Gifford says her father’s death capped off a seven-year period of difficult family times. In 1997, her husband, former football star Frank Gifford, had a highly publicized affair. And just one year earlier, Gifford herself had become a tabloid target when labor activists said her Wal-Mart clothing line was produced in foreign sweatshops – news that came as a complete shock to Gifford. Through the ordeal, Gifford turned into a vocal proponent for child-labor regulations, but her family had already become prime candidates for tabloid fodder.
“As a family, we went through one blow after another,” says Gifford. “It was a very, very hard time for us, a real test. With all of that combined, I was at such a hurting place. But it’s in those moments that we realize our faith is not just something we have, it’s something we have to do. It’s got to be a living thing. We have to exercise it – it’s a muscle. When we have the discipline to exercise that muscle, that’s when the healing happens. When we exercise our faith, we get it back in abundance.”
"Gentle Grace" allowed Gifford the opportunity to explore those feelings of hurt and pain she had carried, while experiencing the grace and mercy that followed. It became a very quiet time of reflection, she says, during which she began to write about everything.
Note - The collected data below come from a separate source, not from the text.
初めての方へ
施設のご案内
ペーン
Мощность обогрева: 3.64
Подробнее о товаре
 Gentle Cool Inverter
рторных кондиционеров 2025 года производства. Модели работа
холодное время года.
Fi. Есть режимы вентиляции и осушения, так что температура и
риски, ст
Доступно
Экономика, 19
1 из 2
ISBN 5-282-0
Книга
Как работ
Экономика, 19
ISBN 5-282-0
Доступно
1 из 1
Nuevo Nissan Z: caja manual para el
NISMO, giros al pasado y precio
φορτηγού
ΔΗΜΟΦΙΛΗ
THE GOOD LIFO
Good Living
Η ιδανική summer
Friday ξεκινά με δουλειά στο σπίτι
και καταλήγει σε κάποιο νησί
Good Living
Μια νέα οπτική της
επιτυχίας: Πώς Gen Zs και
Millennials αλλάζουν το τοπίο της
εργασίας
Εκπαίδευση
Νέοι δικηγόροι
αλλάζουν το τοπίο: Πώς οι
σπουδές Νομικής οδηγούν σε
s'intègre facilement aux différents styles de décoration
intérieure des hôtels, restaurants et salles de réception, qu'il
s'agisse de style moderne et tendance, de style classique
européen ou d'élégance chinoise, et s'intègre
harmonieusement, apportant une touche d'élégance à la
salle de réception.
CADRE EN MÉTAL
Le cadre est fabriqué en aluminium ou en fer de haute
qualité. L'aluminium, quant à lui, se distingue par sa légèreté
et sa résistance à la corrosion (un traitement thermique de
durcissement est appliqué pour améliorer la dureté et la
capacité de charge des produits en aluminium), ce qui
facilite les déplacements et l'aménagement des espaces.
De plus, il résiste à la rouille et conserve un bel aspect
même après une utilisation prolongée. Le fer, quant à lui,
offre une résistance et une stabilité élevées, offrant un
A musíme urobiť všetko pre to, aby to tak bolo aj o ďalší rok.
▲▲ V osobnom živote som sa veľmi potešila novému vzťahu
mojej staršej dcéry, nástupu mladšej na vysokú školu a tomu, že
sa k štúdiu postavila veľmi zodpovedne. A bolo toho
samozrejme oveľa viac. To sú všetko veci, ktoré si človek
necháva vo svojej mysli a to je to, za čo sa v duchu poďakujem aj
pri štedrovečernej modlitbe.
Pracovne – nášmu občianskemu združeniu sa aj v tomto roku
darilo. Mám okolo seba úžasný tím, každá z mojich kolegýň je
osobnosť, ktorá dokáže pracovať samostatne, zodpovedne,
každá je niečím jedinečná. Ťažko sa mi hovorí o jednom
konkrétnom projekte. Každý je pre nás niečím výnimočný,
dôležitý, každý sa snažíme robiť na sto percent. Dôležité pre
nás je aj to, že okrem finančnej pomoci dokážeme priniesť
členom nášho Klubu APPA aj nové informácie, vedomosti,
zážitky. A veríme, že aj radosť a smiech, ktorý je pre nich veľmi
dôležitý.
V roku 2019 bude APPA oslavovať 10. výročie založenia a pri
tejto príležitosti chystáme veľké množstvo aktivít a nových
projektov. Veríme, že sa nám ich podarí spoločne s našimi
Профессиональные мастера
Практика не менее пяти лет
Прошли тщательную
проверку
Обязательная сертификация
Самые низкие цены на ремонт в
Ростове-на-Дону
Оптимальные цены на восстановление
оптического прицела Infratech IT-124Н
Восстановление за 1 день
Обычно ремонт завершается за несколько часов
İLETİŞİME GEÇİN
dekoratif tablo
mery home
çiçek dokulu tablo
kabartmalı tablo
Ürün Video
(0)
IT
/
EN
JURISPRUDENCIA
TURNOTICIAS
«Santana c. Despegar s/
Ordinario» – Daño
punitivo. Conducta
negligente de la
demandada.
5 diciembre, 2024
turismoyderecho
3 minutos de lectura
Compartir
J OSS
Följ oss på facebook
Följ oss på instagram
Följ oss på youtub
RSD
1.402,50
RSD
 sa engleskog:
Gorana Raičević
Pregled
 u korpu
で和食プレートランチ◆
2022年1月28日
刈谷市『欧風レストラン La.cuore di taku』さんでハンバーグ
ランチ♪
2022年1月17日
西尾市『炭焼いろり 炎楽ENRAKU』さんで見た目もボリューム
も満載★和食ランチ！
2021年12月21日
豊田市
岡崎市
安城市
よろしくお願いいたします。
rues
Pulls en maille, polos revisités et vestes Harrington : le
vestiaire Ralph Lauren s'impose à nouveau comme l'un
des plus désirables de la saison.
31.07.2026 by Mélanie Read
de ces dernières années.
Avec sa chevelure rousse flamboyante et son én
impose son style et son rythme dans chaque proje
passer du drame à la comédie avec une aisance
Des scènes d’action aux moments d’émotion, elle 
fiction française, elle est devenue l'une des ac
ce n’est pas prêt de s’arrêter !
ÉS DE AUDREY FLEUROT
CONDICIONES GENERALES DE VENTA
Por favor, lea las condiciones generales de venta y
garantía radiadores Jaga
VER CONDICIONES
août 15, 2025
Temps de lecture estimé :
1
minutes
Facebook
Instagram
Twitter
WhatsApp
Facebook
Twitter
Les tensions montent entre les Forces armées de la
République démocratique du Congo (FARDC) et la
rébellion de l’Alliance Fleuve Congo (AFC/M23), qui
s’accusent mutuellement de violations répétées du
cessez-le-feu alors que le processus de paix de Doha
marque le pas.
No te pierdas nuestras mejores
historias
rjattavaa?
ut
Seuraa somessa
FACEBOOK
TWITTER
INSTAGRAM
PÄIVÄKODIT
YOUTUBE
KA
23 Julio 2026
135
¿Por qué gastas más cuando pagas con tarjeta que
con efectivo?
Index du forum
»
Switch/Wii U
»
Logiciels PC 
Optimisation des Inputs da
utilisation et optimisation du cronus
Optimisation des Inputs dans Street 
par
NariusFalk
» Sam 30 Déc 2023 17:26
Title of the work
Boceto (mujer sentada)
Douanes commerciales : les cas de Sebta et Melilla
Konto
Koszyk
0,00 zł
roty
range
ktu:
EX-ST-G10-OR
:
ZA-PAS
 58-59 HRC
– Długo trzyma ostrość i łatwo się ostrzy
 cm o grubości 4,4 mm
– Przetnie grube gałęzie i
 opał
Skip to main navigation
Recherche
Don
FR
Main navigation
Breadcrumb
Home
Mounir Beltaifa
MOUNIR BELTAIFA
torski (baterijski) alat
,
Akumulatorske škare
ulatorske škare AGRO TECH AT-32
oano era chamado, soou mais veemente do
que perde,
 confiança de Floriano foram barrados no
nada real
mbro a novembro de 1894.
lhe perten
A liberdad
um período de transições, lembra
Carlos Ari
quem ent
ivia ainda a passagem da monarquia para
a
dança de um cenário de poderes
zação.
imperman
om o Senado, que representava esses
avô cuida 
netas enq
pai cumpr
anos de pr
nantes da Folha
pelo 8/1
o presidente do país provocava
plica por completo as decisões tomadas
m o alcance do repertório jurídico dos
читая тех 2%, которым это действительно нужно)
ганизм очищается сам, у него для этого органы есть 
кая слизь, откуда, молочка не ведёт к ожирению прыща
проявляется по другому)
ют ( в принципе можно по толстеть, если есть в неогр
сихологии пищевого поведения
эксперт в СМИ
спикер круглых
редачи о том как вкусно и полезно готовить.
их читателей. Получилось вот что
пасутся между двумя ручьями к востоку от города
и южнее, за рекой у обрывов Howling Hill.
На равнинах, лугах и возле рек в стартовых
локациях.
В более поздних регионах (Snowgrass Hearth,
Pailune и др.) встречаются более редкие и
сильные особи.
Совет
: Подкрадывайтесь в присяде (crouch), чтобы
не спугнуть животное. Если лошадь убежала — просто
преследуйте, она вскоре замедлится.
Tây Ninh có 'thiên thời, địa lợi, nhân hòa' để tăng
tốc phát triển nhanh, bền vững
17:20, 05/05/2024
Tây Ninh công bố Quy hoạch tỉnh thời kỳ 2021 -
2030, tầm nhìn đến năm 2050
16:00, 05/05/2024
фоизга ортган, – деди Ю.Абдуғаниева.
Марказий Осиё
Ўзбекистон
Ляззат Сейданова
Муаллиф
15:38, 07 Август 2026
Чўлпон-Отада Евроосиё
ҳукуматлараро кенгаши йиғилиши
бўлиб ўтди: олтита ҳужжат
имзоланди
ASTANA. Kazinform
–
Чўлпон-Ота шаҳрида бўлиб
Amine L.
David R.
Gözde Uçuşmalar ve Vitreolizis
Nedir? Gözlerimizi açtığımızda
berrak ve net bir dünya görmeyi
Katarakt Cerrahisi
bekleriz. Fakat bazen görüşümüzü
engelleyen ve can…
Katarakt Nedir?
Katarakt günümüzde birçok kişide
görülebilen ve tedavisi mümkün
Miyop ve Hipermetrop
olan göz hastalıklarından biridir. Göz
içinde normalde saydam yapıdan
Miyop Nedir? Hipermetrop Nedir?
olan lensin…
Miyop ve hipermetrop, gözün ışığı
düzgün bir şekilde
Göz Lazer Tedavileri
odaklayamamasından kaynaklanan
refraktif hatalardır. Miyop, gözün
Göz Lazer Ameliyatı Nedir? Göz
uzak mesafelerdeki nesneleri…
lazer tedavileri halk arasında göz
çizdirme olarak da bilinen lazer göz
“I’ve understood about God’s love since I first walked into that movie theater in Annapolis, Maryland some 40 years ago and asked Jesus into my heart when I saw 'The Restless One,'” Gifford shares. “But understanding His grace really takes a lifetime, I think. This album sounds like it has the weight of the world in it because it has the weight of my world in it. It’s all the experiences I’ve had over this dark, lonely seven-year period in the desert, walking with the Lord through the desert and realizing that He’s the only one that can get us through that. It’s about getting better, not bitter.”